> [DIRECTIONS] Each line with the word "anos" must appear in the answer, copied from the records.

[Collected data]
((

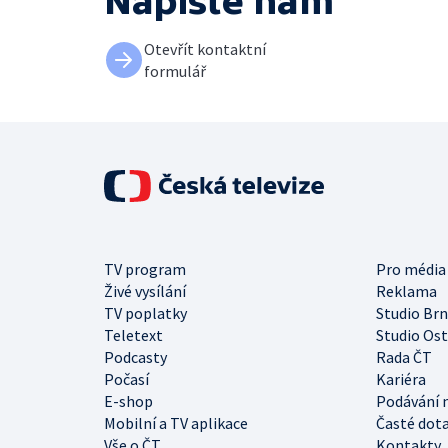
Napište nám
Otevřít kontaktní
formulář
TV program
Pro média
Živé vysílání
Reklama
TV poplatky
Studio Br
Teletext
Studio Os
Podcasty
Rada ČT
Počasí
Kariéra
E-shop
Podávání 
Mobilní a TV aplikace
Časté dot
Vše o ČT
Kontakty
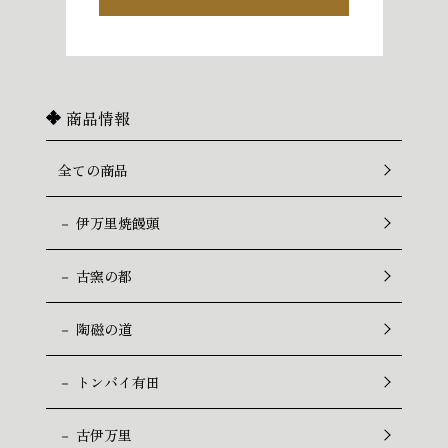
商品情報
全ての商品
－ 伊万里焼饅頭
－ 古窯の都
－ 陶磁の道
－ トンバイ有田
－ 古伊万里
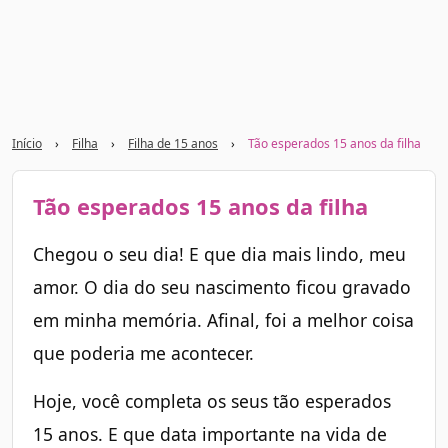
Início
›
Filha
›
Filha de 15 anos
›
Tão esperados 15 anos da filha
Tão esperados 15 anos da filha
Chegou o seu dia! E que dia mais lindo, meu
amor. O dia do seu nascimento ficou gravado
em minha memória. Afinal, foi a melhor coisa
que poderia me acontecer.
Hoje, você completa os seus tão esperados
15 anos. E que data importante na vida de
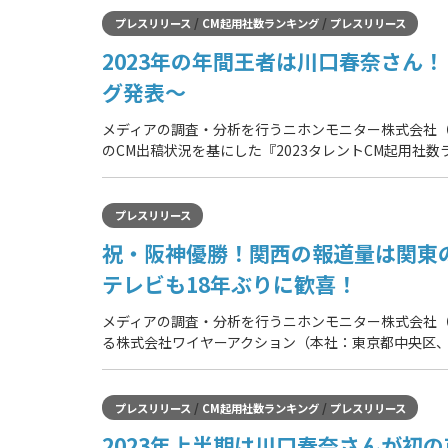
/
/
プレスリリース
CM起用社数ランキング
プレスリリース
2023年の年間王者は川口春奈さん！
グ発表～
メディアの調査・分析を行うニホンモニター株式会社（本
のCM出稿状況を基にした『2023タレントCM起用社数
プレスリリース
祝・阪神優勝！関西の報道量は関東の
テレビも18年ぶりに歓喜！
メディアの調査・分析を行うニホンモニター株式会社
る株式会社ワイヤーアクション（本社：東京都中央区、
/
/
プレスリリース
CM起用社数ランキング
プレスリリース
2023年上半期は川口春奈さんが初の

))

> [RESPONSE]
Filha de 15 anos
Tão esperados 15 anos da filha
Tão esperados 15 anos da filha
15 anos. E que data importante na vida de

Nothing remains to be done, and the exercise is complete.